The faster 800: Baked nectarines with blackberries

The faster 800: Baked nectarines with blackberries

A favourite: easy to make, can be served warm or cold. It makes a lovely breakfast with yoghurt and a sprinkling of sugar-free granola.

SERVES 4

PREP 5 mins

COOK 40 mins

PER SERVING 102 cals

PROTEIN 3g CARBS 15g FAT 2.5g FIBRE 4g

4 ripe nectarines or peaches, halved and stoned

150g fresh or frozen blackberries

2 tbsp flaked almonds (around 15g)

  • Preheat the oven to 200C/ 180C fan/gas 6.
  • Place the nectarine or peach halves in a small, shallow ovenproof dish or tin, cut side up. Sprinkle over 6 tablespoons of cold water. Scatter over the blackberries and the flaked almonds.
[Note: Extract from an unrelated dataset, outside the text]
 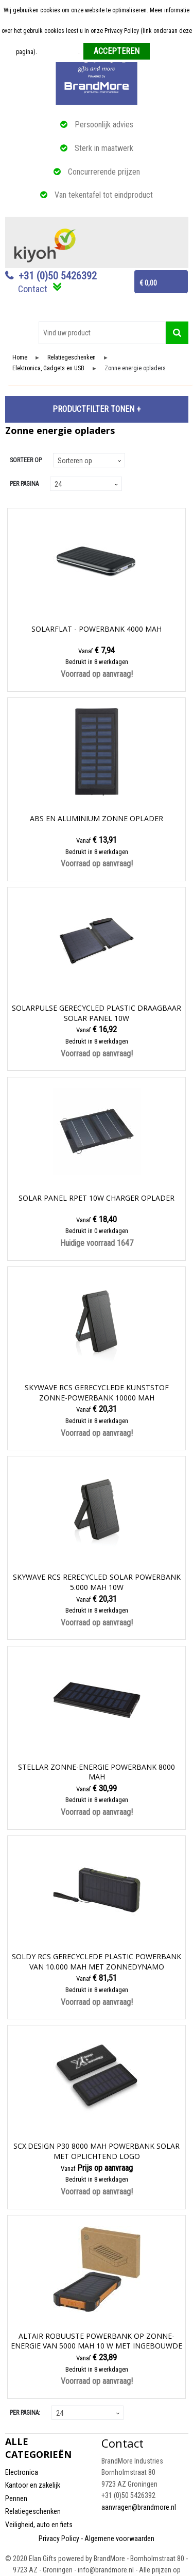 I want to click on Contact, so click(x=32, y=288). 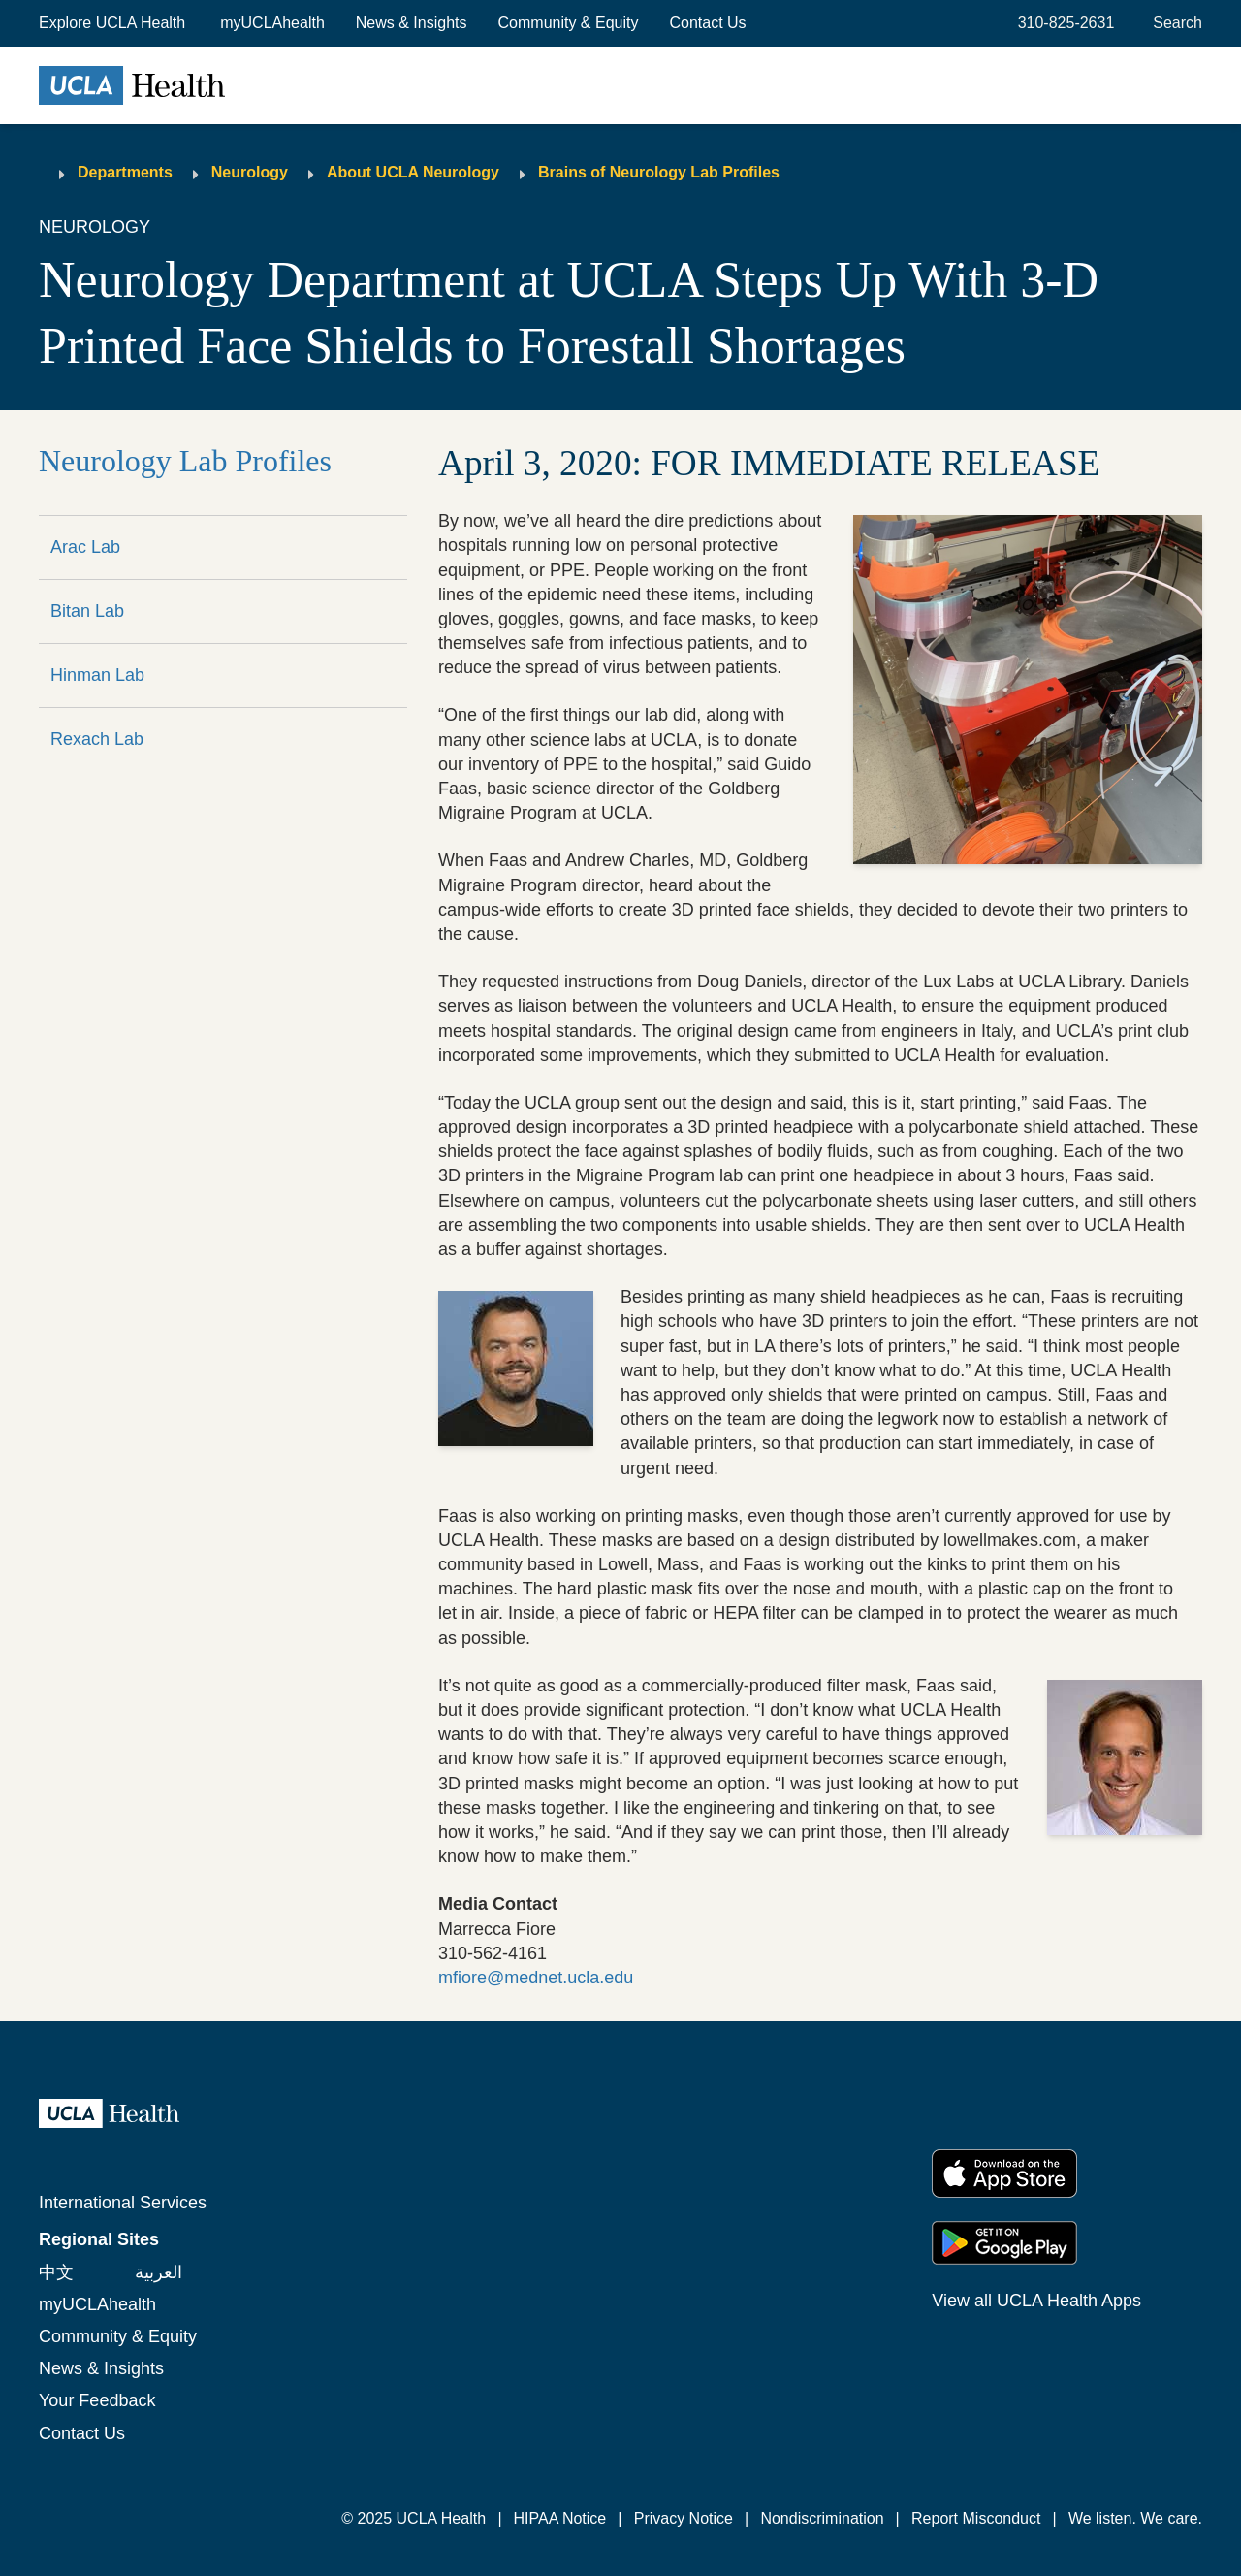 The image size is (1241, 2576). I want to click on [Open General Search], so click(1174, 23).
Cover the dish with foil and bake for 30 minutes.
  • Remove the foil and bake for a further 5-10 minutes, or until the almonds are lightly toasted and the nectarines are very soft.
  • Serve warm or cold with full-fat Greek yoghurt (20 cals per tablespoon) or crème fraîche (57 cals per tablespoon).

COOK’S TIP

Raspberries can substitute for blackberries, and tinned ripe pears, halved and cored, for the nectarines. Defrosted frozen berries are fine to use.